What you should do
Whenever a line of the records below contains the word "cookie", copy that line.

Records from a data collection
====
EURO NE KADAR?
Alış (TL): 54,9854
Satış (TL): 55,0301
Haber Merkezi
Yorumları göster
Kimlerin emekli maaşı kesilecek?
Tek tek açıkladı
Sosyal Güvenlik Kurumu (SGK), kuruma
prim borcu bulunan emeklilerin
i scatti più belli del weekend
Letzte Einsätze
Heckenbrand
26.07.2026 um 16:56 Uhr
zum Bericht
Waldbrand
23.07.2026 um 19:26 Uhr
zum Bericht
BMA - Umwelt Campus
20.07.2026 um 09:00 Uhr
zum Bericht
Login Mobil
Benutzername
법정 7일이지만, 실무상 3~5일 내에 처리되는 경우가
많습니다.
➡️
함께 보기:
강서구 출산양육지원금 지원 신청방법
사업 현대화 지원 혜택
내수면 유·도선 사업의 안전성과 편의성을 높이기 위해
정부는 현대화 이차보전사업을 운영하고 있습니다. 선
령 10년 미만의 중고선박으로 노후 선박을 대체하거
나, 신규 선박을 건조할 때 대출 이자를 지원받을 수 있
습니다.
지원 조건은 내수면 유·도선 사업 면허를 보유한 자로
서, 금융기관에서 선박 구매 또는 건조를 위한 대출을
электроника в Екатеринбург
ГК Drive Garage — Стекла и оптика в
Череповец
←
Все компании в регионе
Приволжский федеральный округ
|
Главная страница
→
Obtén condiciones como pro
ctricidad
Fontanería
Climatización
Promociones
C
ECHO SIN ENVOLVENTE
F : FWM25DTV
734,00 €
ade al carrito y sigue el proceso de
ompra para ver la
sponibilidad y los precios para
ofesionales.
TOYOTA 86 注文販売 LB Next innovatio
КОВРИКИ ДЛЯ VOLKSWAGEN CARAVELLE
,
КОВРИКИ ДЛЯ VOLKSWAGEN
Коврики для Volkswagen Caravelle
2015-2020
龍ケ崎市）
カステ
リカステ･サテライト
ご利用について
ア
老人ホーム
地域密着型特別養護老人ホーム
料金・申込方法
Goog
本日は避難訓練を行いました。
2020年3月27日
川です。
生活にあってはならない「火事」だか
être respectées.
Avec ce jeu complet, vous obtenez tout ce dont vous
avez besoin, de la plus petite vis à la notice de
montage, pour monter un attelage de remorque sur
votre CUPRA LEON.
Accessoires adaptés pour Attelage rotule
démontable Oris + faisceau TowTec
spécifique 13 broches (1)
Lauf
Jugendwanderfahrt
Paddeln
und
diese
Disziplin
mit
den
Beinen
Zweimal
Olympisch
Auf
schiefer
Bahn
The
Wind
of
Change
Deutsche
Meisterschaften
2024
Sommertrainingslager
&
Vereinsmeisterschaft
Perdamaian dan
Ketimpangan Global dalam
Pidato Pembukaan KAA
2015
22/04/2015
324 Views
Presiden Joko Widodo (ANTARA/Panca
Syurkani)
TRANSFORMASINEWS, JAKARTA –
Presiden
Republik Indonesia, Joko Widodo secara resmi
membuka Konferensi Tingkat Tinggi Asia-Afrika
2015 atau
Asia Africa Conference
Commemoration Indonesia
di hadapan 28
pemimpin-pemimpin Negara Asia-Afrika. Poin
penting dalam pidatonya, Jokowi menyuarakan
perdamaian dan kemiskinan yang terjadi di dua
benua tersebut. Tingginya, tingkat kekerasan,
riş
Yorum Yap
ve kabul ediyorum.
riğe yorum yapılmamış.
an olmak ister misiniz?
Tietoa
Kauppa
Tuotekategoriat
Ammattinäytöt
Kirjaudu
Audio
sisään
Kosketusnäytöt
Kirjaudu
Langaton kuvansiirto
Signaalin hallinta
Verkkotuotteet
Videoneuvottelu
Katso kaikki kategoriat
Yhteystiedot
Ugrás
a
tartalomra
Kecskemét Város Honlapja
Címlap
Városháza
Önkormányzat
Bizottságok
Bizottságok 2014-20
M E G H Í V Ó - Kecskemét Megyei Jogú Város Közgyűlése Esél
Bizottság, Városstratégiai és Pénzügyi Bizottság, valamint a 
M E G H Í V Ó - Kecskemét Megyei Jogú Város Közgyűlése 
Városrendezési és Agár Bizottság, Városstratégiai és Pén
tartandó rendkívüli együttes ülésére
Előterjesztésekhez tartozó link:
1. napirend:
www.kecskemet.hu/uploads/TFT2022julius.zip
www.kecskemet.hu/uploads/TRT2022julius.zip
====
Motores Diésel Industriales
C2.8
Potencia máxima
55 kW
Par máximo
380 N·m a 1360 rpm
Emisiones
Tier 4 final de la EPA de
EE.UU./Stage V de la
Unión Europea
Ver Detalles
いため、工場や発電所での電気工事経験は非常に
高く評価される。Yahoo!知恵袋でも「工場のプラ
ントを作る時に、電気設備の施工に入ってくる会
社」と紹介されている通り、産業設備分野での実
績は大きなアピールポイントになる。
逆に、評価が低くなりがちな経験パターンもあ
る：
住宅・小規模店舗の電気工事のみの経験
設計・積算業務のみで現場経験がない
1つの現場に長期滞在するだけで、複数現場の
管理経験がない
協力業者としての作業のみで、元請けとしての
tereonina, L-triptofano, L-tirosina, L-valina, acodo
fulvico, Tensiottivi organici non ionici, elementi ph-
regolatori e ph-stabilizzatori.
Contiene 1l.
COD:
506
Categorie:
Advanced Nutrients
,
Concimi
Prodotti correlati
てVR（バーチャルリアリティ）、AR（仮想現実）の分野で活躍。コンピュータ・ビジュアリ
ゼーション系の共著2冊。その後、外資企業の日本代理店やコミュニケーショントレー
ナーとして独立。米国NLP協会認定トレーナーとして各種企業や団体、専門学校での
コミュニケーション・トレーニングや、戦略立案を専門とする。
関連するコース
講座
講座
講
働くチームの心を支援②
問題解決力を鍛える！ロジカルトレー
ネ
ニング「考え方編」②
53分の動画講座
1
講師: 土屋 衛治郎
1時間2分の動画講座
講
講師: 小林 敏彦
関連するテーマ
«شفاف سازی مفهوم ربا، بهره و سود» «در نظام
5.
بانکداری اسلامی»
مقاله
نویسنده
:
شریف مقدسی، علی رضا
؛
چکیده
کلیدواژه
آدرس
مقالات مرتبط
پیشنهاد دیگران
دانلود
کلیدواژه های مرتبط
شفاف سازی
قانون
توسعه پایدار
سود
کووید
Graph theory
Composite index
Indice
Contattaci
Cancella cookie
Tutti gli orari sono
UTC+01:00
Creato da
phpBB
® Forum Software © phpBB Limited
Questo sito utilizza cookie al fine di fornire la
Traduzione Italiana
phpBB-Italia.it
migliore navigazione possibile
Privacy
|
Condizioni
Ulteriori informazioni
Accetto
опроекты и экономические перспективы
====
Solution below
Cancella cookie
Questo sito utilizza cookie al fine di fornire la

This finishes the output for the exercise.